6 Parenting Tips for Managing Sibling Rivalry

How Can Parents Cope with Sibling Rivalries?

 

Sibling rivalries can be stressful for the whole family. Here are six parenting tips to help you manage these contentious relationships between your kids.

Don't show favoritism. While you may love your children the same, there might be times when one child seems easier than the other. You may also see something of yourself in a specific child or find that you enjoy similar interests or activities. Despite this, it's important to not give any sort of preferential treatment. Try to remember that kids are very adept at spotting even the slightest signs of favoritism. Discipline yourself and try to remember that personality traits can be fleeting. Work hard to find common ground and give each child a fair share of time, recognition and attention. 

Don't have unrealistic standards. When older children show signs of jealousy, it's common for parents to tell them to act like a big boy or girl. This can actually demean the child's feelings and make them resentful toward younger siblings. Remember that even though one child may be older, he or she is still a child. Instead of discounting feelings of jealousy or resentment; confirm their feelings with language, such as "I understand why you feel that way." After showing empathy, help give them perspective and show them how to work through their emotions.

Don't put one child in charge. It's generally best to avoid putting an older child in charge of your youngest. Don't ask your older child to babysit unless an emergency makes it necessary. 

Don't make comparisons.
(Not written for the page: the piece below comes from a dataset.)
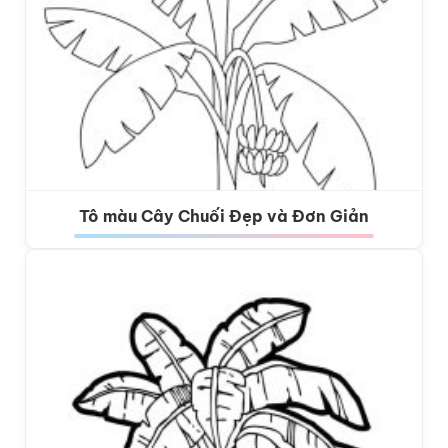
Tô màu Cây Chuối Đẹp và Đơn Giản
Never, under any circumstances, compare your children's grades, physical appearance, behavior or even cleanliness. This can only create feelings of inadequacy, resentment and, of course, competition. This can also drive a wedge between siblings and negatively affect their relationships now and well into the future. 

Think ahead. Certain circumstances increase the intensity of sibling rivalries. Be prepared for potential problems during birthdays, holidays or family get-togethers. Come up with rules and a plan to head off potential issues before they evolve into heated conflicts. Consider talking to aunts, uncles and grandparents beforehand and ask them not to show favoritism during interactions with your children. 

Don't make children share toys. It may sound counterintuitive, but it's best to avoid making children share their toys. Your children should feel that they own their possessions. If they share them, it should be their choice. While it's good to encourage sharing, it shouldn't be required. If you want to purchase some "common" toys both children can play with, that's fine; however, you will likely breed anger and resentment if you force a child to sit and watch a sibling play with one of their most prized possessions. 

Dealing with Rivalries

Sibling relationships provide early, on-the-job training for how to live and cooperate with other people. They also teach kids how to manage envy, jealousy, anger and other intense emotions. In children of all ages, the urge to compete for parental attention is completely natural. As children develop, they are working to define who they are as individuals. For better or worse, this often involves comparing themselves to others. Unfortunately, sometimes sibling rivalries can become so destructive, they can seriously disrupt a family. Family therapy can help restore harmony by giving parents and children effective tools to better manage their feelings and communicate more effectively.